RD&T contributing writer, Kris Verle, challenges you to follow his tech cleanse for thirty days and the changes it brought to his life.
Neighbourhood Watch
I’m a curtain twitcher. Yep – one hundred percent.
When I’m seventy years old, I’ll be that neighbour who alerts you to the Amazon delivery guy who must have rung your doorbell at least three times.
I’ll also give you a rundown of the comings and goings at number twenty-three since those two young fellas moved in. And then I’ll grass you to the local council for putting your bins out too early.
But for now – or at least until a week ago – Facebook was my virtual porch.
People say we cannot have more than 150 meaningful relationships at any one point – also known as Dunbar’s number.

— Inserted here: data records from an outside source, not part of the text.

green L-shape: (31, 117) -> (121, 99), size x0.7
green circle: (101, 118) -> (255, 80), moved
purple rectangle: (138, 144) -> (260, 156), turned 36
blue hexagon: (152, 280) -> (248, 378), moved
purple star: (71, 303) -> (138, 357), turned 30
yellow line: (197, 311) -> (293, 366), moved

It was named after the British anthropologist who came up with it. He famously described it as the number of people you wouldn’t be too embarrassed about joining for a beer if you bumped into them in a bar.

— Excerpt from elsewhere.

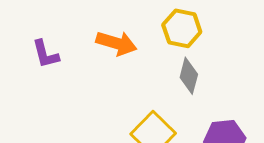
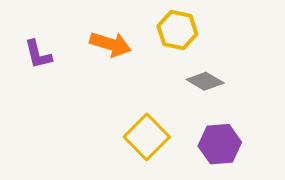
gray diamond: (189, 76) -> (205, 81), moved, turned -75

Don’t know about you, but I’m guessing Dunbar must have been pretty dull company. There are currently about 1,764 Facebook friends I’d be delighted to see if they bought me a beer.
Some of those I never met, but most of them I have. In fact, Facebook has become a virtual library of pretty much anyone I’ve ever exchanged some kind of physical or emotional connection with – either during my misspent twenties, semi-passed out in a dark corner of a club, or, more recently, people I’ve met through travel or through my online coaching practice.